__Work task__. Please set down the records below exactly as they appear.

(Transcribed page contents)
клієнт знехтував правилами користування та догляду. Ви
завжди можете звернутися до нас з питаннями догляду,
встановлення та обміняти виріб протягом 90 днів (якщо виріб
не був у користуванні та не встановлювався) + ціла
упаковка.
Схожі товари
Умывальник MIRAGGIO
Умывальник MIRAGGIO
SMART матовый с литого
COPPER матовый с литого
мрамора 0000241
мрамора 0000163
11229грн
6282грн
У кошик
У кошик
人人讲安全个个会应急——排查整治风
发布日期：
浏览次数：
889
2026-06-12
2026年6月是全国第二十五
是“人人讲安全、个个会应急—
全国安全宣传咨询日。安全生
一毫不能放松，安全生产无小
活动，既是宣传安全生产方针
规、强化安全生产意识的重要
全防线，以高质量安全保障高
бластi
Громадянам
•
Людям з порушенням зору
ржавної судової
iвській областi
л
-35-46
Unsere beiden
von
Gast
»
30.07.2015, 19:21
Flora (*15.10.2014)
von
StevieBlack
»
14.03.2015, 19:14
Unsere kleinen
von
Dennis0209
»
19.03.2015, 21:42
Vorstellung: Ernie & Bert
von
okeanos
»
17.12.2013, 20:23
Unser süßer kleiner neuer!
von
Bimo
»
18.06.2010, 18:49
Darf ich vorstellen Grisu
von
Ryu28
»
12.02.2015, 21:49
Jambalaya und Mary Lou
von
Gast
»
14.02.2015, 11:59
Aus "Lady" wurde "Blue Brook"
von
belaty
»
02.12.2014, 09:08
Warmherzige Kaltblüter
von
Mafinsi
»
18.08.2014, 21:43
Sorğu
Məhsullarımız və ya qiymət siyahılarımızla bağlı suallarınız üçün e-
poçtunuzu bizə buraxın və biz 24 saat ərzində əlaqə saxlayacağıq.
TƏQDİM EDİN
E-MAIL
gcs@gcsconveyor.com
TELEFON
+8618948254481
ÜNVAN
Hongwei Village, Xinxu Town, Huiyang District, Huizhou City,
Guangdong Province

__Answer box__.
клієнт знехтував правилами користування та догляду. Ви
завжди можете звернутися до нас з питаннями догляду,
встановлення та обміняти виріб протягом 90 днів (якщо виріб
не був у користуванні та не встановлювався) + ціла
упаковка.
Схожі товари
Умывальник MIRAGGIO
Умывальник MIRAGGIO
SMART матовый с литого
COPPER матовый с литого
мрамора 0000241
мрамора 0000163
11229грн
6282грн
У кошик
У кошик
人人讲安全个个会应急——排查整治风
发布日期：
浏览次数：
889
2026-06-12
2026年6月是全国第二十五
是“人人讲安全、个个会应急—
全国安全宣传咨询日。安全生
一毫不能放松，安全生产无小
活动，既是宣传安全生产方针
规、强化安全生产意识的重要
全防线，以高质量安全保障高
бластi
Громадянам
•
Людям з порушенням зору
ржавної судової
iвській областi
л
-35-46
Unsere beiden
von
Gast
»
30.07.2015, 19:21
Flora (*15.10.2014)
von
StevieBlack
»
14.03.2015, 19:14
Unsere kleinen
von
Dennis0209
»
19.03.2015, 21:42
Vorstellung: Ernie & Bert
von
okeanos
»
17.12.2013, 20:23
Unser süßer kleiner neuer!
von
Bimo
»
18.06.2010, 18:49
Darf ich vorstellen Grisu
von
Ryu28
»
12.02.2015, 21:49
Jambalaya und Mary Lou
von
Gast
»
14.02.2015, 11:59
Aus "Lady" wurde "Blue Brook"
von
belaty
»
02.12.2014, 09:08
Warmherzige Kaltblüter
von
Mafinsi
»
18.08.2014, 21:43
Sorğu
Məhsullarımız və ya qiymət siyahılarımızla bağlı suallarınız üçün e-
poçtunuzu bizə buraxın və biz 24 saat ərzində əlaqə saxlayacağıq.
TƏQDİM EDİN
E-MAIL
gcs@gcsconveyor.com
TELEFON
+8618948254481
ÜNVAN
Hongwei Village, Xinxu Town, Huiyang District, Huizhou City,
Guangdong Province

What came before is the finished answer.